Title Agent Defalcations
Increasing deal volume will once again pump up the flow of funds through title agents’ escrow accounts. The more robust the economic recovery and the higher the deal volume, the more likely that new and untested agents will once again start up. As a result, the temptation to divert escrow funds may rear its ugly head again. So long as deal volume continues to increase, many defalcations can remain difficult to detect. This is particularly true with large, multi-location agencies that maintain a number of intricately related separate escrow and wire accounts. Market interruptions like a natural disaster or another sharp downturn in the housing market could cause these escrow thefts to come quickly to light, sometimes with disastrous consequences. Detecting defalcations in progress, before they grow in financial magnitude, should be a key goal for title insurers. Robust audit programs, and new and creative theft detection strategies employing cutting-edge data analytics should be the order of the day.

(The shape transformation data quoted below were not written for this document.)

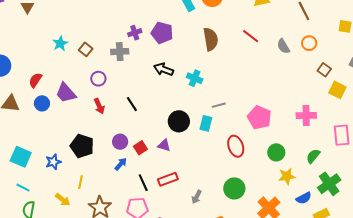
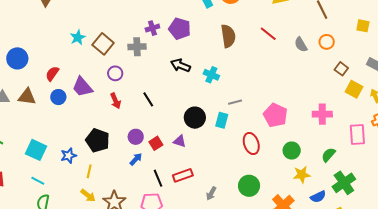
brown square: (86, 49) -> (103, 44), size x1.5
yellow line: (81, 182) -> (89, 171), moved
yellow arrow: (63, 200) -> (88, 195), moved

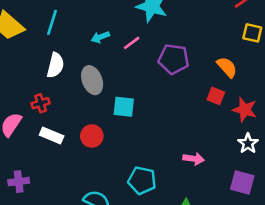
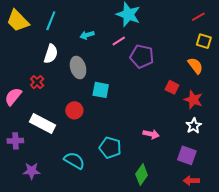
pink line: (132, 43) -> (119, 41), moved
orange semicircle: (227, 67) -> (195, 66), moved
red cross: (41, 103) -> (37, 82), turned -32
white rectangle: (52, 135) -> (43, 123), moved, size x1.4

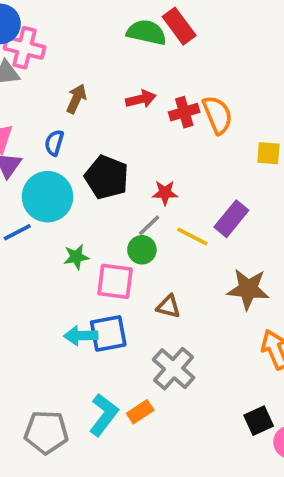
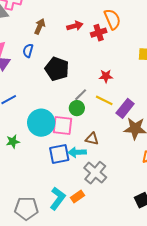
orange semicircle: (218, 115) -> (112, 19), moved
red star: (165, 193) -> (106, 76), moved
cyan circle: (48, 197) -> (41, 123), moved
purple rectangle: (231, 219) -> (125, 108), moved
green star: (76, 257) -> (13, 141), moved
cyan arrow: (81, 336) -> (77, 152), moved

"Regulator Chaser" Class Actions
If regulators drove ambulances, plaintiffs’ class action lawyers would trail them in traffic. Nothing generates new class actions like the "gotcha" law of a new set of regulators. The Consumer Financial Protection Bureau continues its roll-out of massively complex new rules, effectively reconfiguring the entire settlement service industry. At the same time, the deep budget cuts of the Great Recession have forced state and federal regulators to continue to fund their own enforcement efforts with fines, settlements, and insurer-paid audits. Title insurers can expect plaintiffs to follow hard on the heels of these regulators. Copycat class actions can drag on for years at staggering expense, even when their merits seem far-fetched.

Data Breach Claims
Hardly a week goes by without news of another data breach suffered by a well-known institution. Even the largest and most sophisticated companies are no longer immune to cyber-attackers who constantly probe their defenses from offshore havens like Russia, China and Africa. Title insurers wind up in possession of confidential customer information and sensitive financial information in any number of ways—through their direct operations, through services provided to their agents or indirectly through affiliates offering a broad range of financial services, either directly to individuals or to financial institutions. Federal regulators have been increasingly aggressive in their approach to data breaches. States are increasingly adding their own, sometimes even more onerous, statutory and regulatory requirements. And, once again, private plaintiffs are never far behind, pursuing every type of theory from class actions to multi-district panel litigation to shareholder derivative suits, in order to take advantage of any security breach. Investing in data security can be expensive, and keeping up-to-date can seem a never-ending problem, but this battle must be fought.

Unreleased HELOCs
Throughout the boom, untold thousands of HELOCs taken out by sellers or refinancing borrowers were paid down to a zero balance, but without actually obtaining a release of the accompanying lien. When the HELOC borrowers realized that the credit line remained open, they often drew new funds. This spawns priority disputes and policy claims. This is not a new problem, and the post-boom wave of foreclosures exposed and led to the resolution of many of these claims. But, as the interest rates on these HELOCs reset, and possibly rise steeply in light of Fed policy changes and a strengthening economy, many more of these problems will likely come to light in the next several years.

From 2004 to 2014, title insurers proved strong through unprecedented crisis. From 2014 to 2024, title insurers may well be called upon to fight again on new fronts.